Download or read book U S Army on the Mexican Border A Historical Perspective written by and published by DIANE Publishing. This book was released on 2007 with total page 110 pages. Available in PDF, EPUB and Kindle. Book excerpt: This occasional paper is a concise overview of the history of the US Army's involvement along the Mexican border and offers a fundamental understanding of problems associated with such a mission. Furthermore, it demonstrates how the historic themes addressed disapproving public reaction, Mexican governmental instability, and insufficient US military personnel to effectively secure the expansive boundary are still prevalent today.

Book Lone Star

    Book Details:
  • Author : T. R. Fehrenbach
  • Publisher : Open Road Media
  • Release : 2014-04-01
  • ISBN : 1497609704
  • Pages : 949 pages

Download or read book Lone Star written by T. R. Fehrenbach and published by Open Road Media.

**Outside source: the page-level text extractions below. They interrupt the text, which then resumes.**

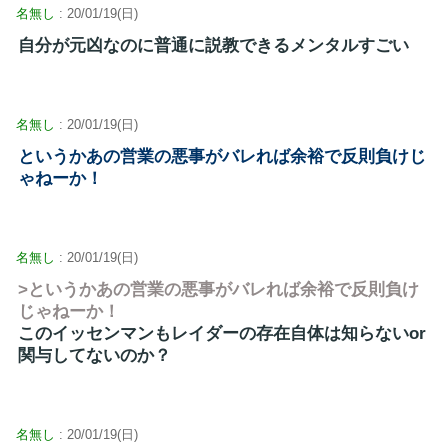
名無し
: 20/01/19(日)
自分が元凶なのに普通に説教できるメンタルすごい
名無し
: 20/01/19(日)
というかあの営業の悪事がバレれば余裕で反則負けじ
ゃねーか！
名無し
: 20/01/19(日)
>というかあの営業の悪事がバレれば余裕で反則負け
じゃねーか！
このイッセンマンもレイダーの存在自体は知らないor
関与してないのか？
名無し
: 20/01/19(日)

This book was released on 2014-04-01 with total page 949 pages. Available in PDF, EPUB and Kindle. Book excerpt: The definitive account of the incomparable Lone Star state by the author of Fire & Blood: A History of Mexico. T. R. Fehrenbach is a native Texan, military historian and the author of several important books about the region, but none as significant as this work, arguably the best single volume about Texas ever published. His account of America's most turbulent state offers a view that only an insider could capture. From the native tribes who lived there to the Spanish and French soldiers who wrested the territory for themselves, then to the dramatic ascension of the republic of Texas and the saga of the Civil War years. Fehrenbach describes the changes that disturbed the state as it forged its unique character. Most compelling is the one quality that would remain forever unchanged through centuries of upheaval: the courage of the men and women who struggled to realize their dreams in The Lone Star State.